Two Citigroup affiliates agreed to pay almost $180 million to settle charges they defrauded investors in two crisis-era hedge funds by claiming they were safe, low-risk and suitable for traditional bond investors, the US Securities and Exchange Commission said.
Citigroup Global Markets Inc. and Citigroup Alternative Investments LLC agreed to bear all costs of distributing the payment to harmed investors in the funds, which crumbled and eventually collapsed during the financial crisis, but admitted no wrongdoing.
The affiliates made false and misleading representations to investors in the ASTA/MAT fund and the Falcon fund, which collectively raised nearly $3 billion in capital from approximately 4,000 investors before collapsing, an SEC investigation found.
Even as the funds began to collapse and CAI accepted nearly $110 million in additional investments, the Citigroup affiliates did not disclose the dire condition of the funds and continued to assure investors that they were low-risk, well-capitalized investments with adequate liquidity, the SEC said in an Aug. 17 press release.
The SEC also said that many of the misleading representations made by Citigroup employees were at odds with disclosures made in marketing documents and written materials provided to investors.
“Firms cannot insulate themselves from liability for their employees’ misrepresentations by invoking the fine print contained in written disclosures,” said Andrew Ceresney, Director of the SEC’s Enforcement Division.

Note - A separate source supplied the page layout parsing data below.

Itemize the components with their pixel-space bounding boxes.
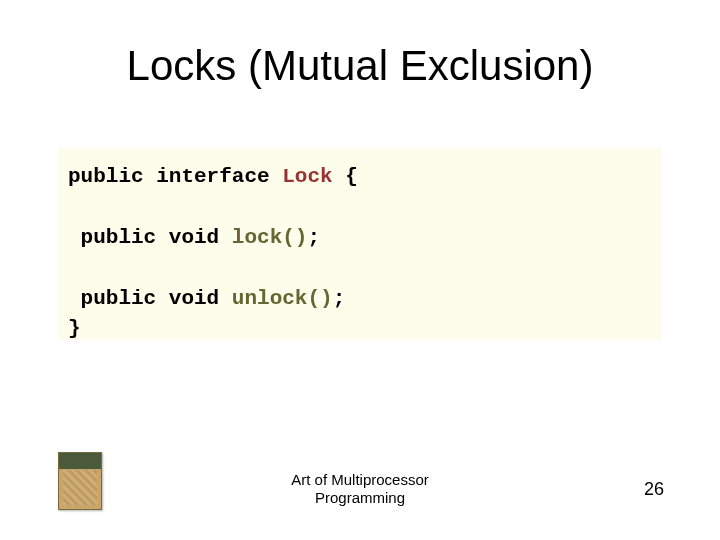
- code-text: public interface: [68, 165, 282, 188]
- code-blank: [68, 253, 652, 283]
- code-text: public void: [68, 287, 232, 310]
- code-method: lock(): [232, 226, 308, 249]
- footer-caption: Art of Multiprocessor Programming: [0, 471, 720, 509]
- code-text: }: [68, 317, 81, 340]
- code-line-4: }: [68, 314, 652, 344]
- code-block: public interface Lock { public void lock…: [58, 148, 662, 340]
- code-text: ;: [307, 226, 320, 249]
- slide-title: Locks (Mutual Exclusion): [0, 42, 720, 90]
- code-line-3: public void unlock();: [68, 284, 652, 314]
- code-line-1: public interface Lock {: [68, 162, 652, 192]
- code-method: unlock(): [232, 287, 333, 310]
- code-typename: Lock: [282, 165, 332, 188]
- footer-line2: Programming: [315, 489, 405, 506]
- code-blank: [68, 192, 652, 222]
- code-line-2: public void lock();: [68, 223, 652, 253]
- code-text: ;: [333, 287, 346, 310]
- slide-number: 26: [644, 479, 664, 500]
- code-text: {: [333, 165, 358, 188]
- code-text: public void: [68, 226, 232, 249]
- footer-line1: Art of Multiprocessor: [291, 471, 429, 488]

According to the SEC’s order instituting a settled administrative proceeding:
CGMI and CAI consented to the SEC order without admitting or denying the findings that both firms willfully violated Sections 17(a)(2) and (3) of the Securities Act of 1933, GCMI willfully violated Section 206(2) of the Investment Advisers Act of 1940, and CAI willfully violated Section 206(4) of the Advisers Act and Rules 206(4)-7 and 206(4)-8. Both firms agreed to be censured and must cease and desist from committing future violations of these provisions.